Nous devons maintenant prendre en considération
le témoignage géographique fourni par le Rig-Véda
lui-même. Le célèbre hymne Nadi-stuti (Rig-Véda
10.75.5-6) fait référence aux rivières alors connues,
dans un ordre sériel qui va de l'est à l'ouest, en commençant
par le Gange pour terminer par l'Indus et ses affluents occidentaux,
tels que le Kabul et le Kurram, englobant aussi l'Est de l'Afghanistan.
On peut maintenant se poser une autre question : quelle culture/civilisation
archéologique y avait-il dans cette région-là durant
la période qui a précédé 2000 av. J.-C.
? L'incontournable réponse sera forcément : la civilisation
d'Harappa. En d'autres termes, toutes les preuves indirectes indiquent
une corrélation entre les Védas et la civilisation d'Harappa.
Cependant, le sceau final ne pourra être apposé sur cette
affaire que lorsque l'écriture d'Harappa aura été
convenablement déchiffrée. Le manque de temps m'empêche
de faire état ici des diverses objections élevées
contre l'assimilation des Védas et de la civilisation harappéenne.
J'ai traité ce sujet de façon exhaustive dans l'ouvrage
que je viens de publier, « The Sarasvati Flows On »
(La Saraswati coule encore).
Si l'on rassemble les divers éléments
de ce puzzle, sa signification apparaît : si les Védas
représentent l'équivalent littéraire de l'ensemble
archéologique d'Harappa le peuple d'Harappa parlait une langue
appelée le sanscrit. Et puisque la culture d'Harappa plonge ses
racines au moins jusqu'au 5ème millénaire av. J.-C., cela
signifierait que les « sanscritophones » étaient
déjà dans la région à cette époque.
De plus, s'ils n'avaient pas été les habitants originels
de la région, on en aurait trouvé la preuve sous forme
d'un substrat linguistique, que nous ne possédons absolument
pas. La présence de quelques mots dravidiens dans les Védas
peut s'expliquer par un adstrat, pas nécessairement par un substrat.

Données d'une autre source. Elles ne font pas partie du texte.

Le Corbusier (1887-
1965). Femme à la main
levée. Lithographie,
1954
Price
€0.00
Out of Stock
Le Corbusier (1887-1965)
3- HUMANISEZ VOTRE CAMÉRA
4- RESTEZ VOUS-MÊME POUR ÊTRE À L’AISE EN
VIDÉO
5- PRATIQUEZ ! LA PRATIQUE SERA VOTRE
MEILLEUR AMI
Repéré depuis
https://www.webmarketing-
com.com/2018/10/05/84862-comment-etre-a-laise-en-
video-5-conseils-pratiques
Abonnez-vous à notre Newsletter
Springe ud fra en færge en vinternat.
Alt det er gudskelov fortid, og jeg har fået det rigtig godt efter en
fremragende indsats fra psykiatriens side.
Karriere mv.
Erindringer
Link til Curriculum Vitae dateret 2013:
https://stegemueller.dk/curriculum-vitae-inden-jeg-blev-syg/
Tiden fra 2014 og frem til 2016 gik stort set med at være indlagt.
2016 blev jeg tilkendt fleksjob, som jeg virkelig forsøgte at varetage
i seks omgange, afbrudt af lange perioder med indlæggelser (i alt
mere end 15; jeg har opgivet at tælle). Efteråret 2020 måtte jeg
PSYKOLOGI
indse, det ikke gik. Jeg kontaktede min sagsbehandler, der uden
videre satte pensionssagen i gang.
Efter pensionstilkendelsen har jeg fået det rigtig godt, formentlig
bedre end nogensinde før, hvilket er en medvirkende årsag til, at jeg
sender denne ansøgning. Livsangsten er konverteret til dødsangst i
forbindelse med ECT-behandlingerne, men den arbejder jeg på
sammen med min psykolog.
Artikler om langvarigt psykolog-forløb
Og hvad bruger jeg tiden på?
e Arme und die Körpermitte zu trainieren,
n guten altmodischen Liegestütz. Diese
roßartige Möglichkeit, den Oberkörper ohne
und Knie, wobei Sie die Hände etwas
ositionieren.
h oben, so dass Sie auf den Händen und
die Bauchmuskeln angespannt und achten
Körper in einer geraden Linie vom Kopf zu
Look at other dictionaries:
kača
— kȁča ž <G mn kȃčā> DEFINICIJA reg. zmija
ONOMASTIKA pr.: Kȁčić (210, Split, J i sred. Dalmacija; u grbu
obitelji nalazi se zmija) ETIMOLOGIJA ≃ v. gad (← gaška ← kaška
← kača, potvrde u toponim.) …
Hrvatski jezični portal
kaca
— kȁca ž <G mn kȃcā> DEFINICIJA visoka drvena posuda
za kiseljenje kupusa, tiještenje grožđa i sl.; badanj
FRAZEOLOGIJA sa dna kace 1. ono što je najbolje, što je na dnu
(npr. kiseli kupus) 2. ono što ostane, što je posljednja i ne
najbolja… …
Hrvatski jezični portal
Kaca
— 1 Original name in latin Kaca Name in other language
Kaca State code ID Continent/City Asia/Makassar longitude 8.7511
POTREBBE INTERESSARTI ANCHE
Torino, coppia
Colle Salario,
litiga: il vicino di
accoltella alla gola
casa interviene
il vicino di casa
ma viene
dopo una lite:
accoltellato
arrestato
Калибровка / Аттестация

Comme l'auteur l'a expliqué ailleurs (dans la presse), le peuple
d'Harappa s'est trouvé en contact latéral avec le peuple
néolithique du Sud qui, selon toute probabilité, parlait
le dravidien.
Considérons maintenant un autre
témoignage important. L'inscription de Boghaz Kuei, qui date
du 14ème siècle av. J.-C., fait référence
à Indra, Mitra, Nasatya et Varuna, en tant que témoins
d'un traité passé entre le roi de Mitanni, Matiwaza, et
le roi hittite Suppiluliuma. On trouve un autre témoignage encore
dans un texte sur l'entraînement des chevaux, qui use de termes
typiquement sanscrits comme ekavartana, trivartana, etc
En outre,
on rencontre beaucoup de noms indiens dans la région, qui remontent
aux alentours du 17ème siècle av. J.-C. Après un
examen approfondi de l'ensemble des témoignages, un spécialiste
de renom, T. Burrow, est arrivé à la conclusion que « les
Aryens apparaissent à Mitanni à partir de 1500 av. J.-C.

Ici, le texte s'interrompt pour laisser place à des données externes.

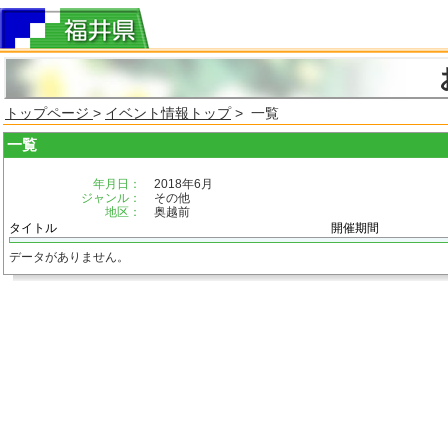
トップページ
>
イベント情報トップ
> 一覧
一覧
年月日：
2018年6月
ジャンル：
その他
地区：
奥越前
タイトル
開催期間
データがありません。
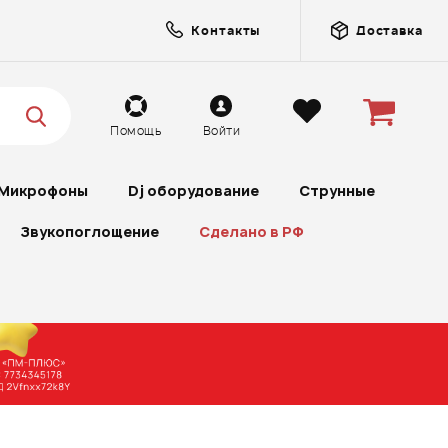
Контакты
Доставка
Помощь
Войти
Микрофоны
Dj оборудование
Струнные
Звукопоглощение
Сделано в РФ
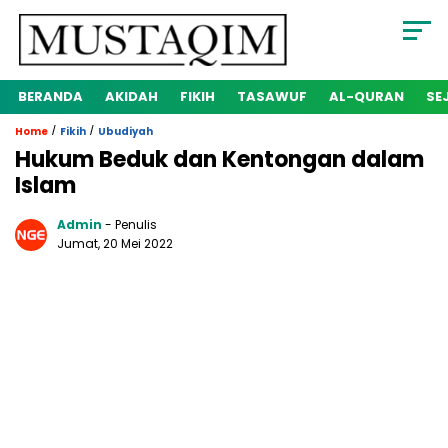
BERANDA
AKIDAH
FIKIH
TASAWUF
AL-QURAN
SE
/
/
Home
Fikih
Ubudiyah
Hukum Beduk dan Kentongan dalam
Islam
Admin
- Penulis
Jumat, 20 Mei 2022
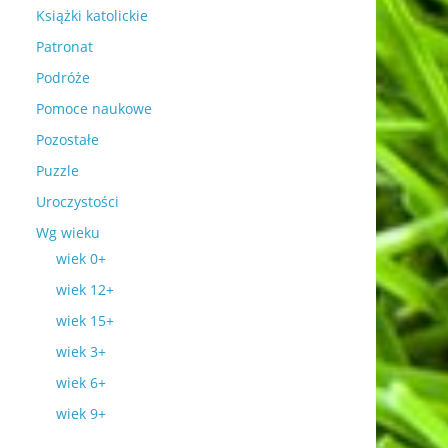
Książki katolickie
Patronat
Podróże
Pomoce naukowe
Pozostałe
Puzzle
Uroczystości
Wg wieku
wiek 0+
wiek 12+
wiek 15+
wiek 3+
wiek 6+
wiek 9+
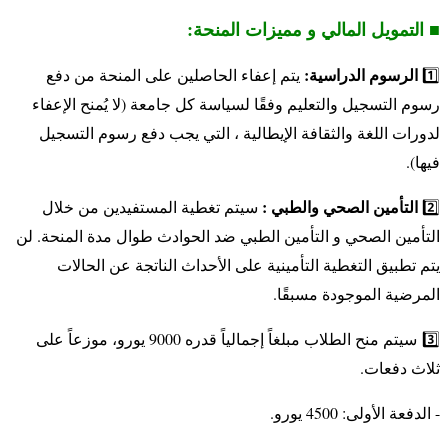
■ التمويل المالي و مميزات المنحة:
الرسوم الدراسية:
1️⃣
يتم إعفاء الحاصلين على المنحة من دفع
رسوم التسجيل والتعليم وفقًا لسياسة كل جامعة (لا يُمنح الإعفاء
لدورات اللغة والثقافة الإيطالية ، التي يجب دفع رسوم التسجيل
فيها).
التأمين الصحي والطبي :
2️⃣
سيتم تغطية المستفيدين من خلال
التأمين الصحي و التأمين الطبي ضد الحوادث طوال مدة المنحة.
لن
يتم تطبيق التغطية التأمينية على الأحداث الناتجة عن الحالات
المرضية الموجودة مسبقًا.
3️⃣
سيتم منح الطلاب مبلغاً إجمالياً قدره 9000 يورو، موزعاً على
ثلاث دفعات.
- الدفعة الأولى: 4500 يورو.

en tant que dynastie dirigeante, ce qui signifie qu'ils ont dû
pénétrer dans le pays en conquérants. » Si
tel est le cas, d'où ces conquérants pouvaient-ils venir
? Autour de 1500 av. J-C., il n'y avait qu'un seul pays au monde où
les dieux mentionnés ci-dessus étaient vénérés
: l'Inde. (Comme nous l'avons montré plus haut, le Rig-Véda
remonte au moins à 2000 av. J.-C., si ce n'est plus tôt).

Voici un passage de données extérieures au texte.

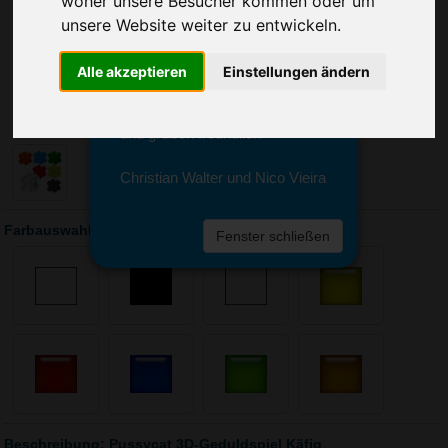
woher unsere Besucher kommen oder um
Sie erreichen sie von Montag bis
unsere Website weiter zu entwickeln.
Freitag zwischen 8 und 18 Uhr
unter 0611 94 585 2749 oder
info@advertika.de.
Alle akzeptieren
Einstellungen ändern
Wir freuen uns auf Ihre Anfrage
und grüßen freundlich
Christian Walter und Nico Vieira
Farbauswahl: Pussycat 3D-Geduldspiel Käfig
Fenster schließen
Beschreibung: Pussycat 3D-Geduldspiel Käfig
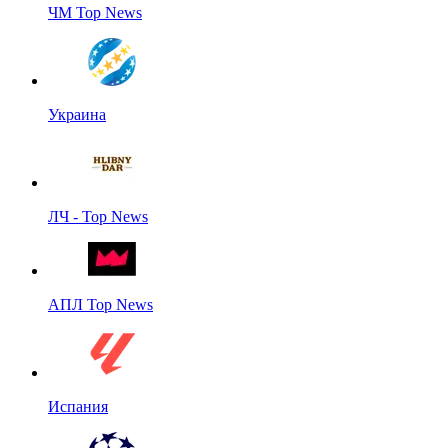
ЧМ Top News
Украина
ЛЧ - Top News
АПЛ Top News
Испания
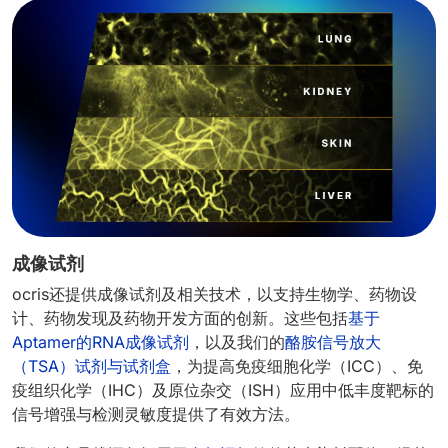
成像试剂
ocris还提供成像试剂及相关技术，以支持生物学、药物设
计、药物发现及药物开发方面的创新。这些包括
基于
Aptamer的RNA成像试剂
，以及我们的
酪胺信号放大
（TSA）试剂与试剂盒
，为提高免疫细胞化学（ICC）、免
疫组织化学（IHC）及原位杂交（ISH）应用中低丰度靶标的
信号增强与检测灵敏度提供了有效方法。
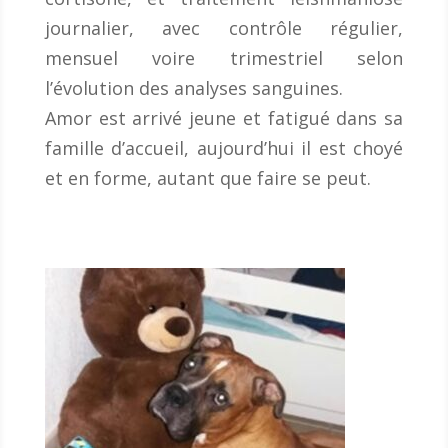
journalier, avec contrôle régulier,
mensuel voire trimestriel selon
l’évolution des analyses sanguines.
Amor est arrivé jeune et fatigué dans sa
famille d’accueil, aujourd’hui il est choyé
et en forme, autant que faire se peut.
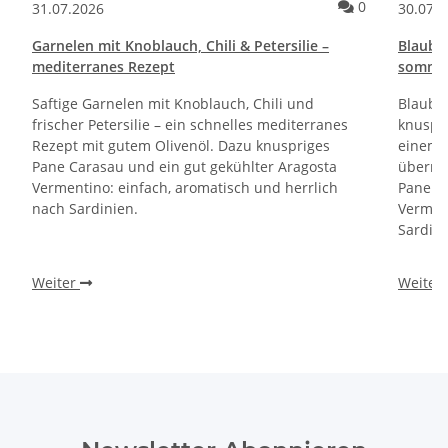
Kommentare zum Artikel Pane e Cipolle Rezept | Italienische Brot
Kommentare 
0
31.07.2026
30.07.
Garnelen mit Knoblauch, Chili & Petersilie –
Blaube
mediterranes Rezept
sommerl
Saftige Garnelen mit Knoblauch, Chili und
Blaube
frischer Petersilie – ein schnelles mediterranes
knuspri
Rezept mit gutem Olivenöl. Dazu knuspriges
einem 
Pane Carasau und ein gut gekühlter Aragosta
überra
Vermentino: einfach, aromatisch und herrlich
Pane Ca
nach Sardinien.
Verment
Sardini
Weiter
Weiter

Si l'on fait le rapport, il est clair que les envahisseurs de l'Anatolie
ne pouvaient venir d'aucune autre région que l'Inde. Ce mouvement
a dû se faire le long de la ceinture qui s'étend au sud
de la Mer Noire et de la mer Caspienne.
Le schéma ci-dessus n'est pas si
différent de celui de Nichols. Le déplacement du « pays
d'origine » de Sogdiane à quelques centaines de kilomètres
vers le sud c'est-à-dire la région comprise entre
l'Est de l'Afghanistan, le Pakistan et le Nord-Ouest de l'Inde ne devrait
heurter personne, puisque les témoignages archéologiques
et littéraires en provenance de cette région sont plus
irréfutables que ceux de Sogdiane.
L'auteur accueillera avec gratitude tous
les commentaires qui pourront être faits sur son hypothèse.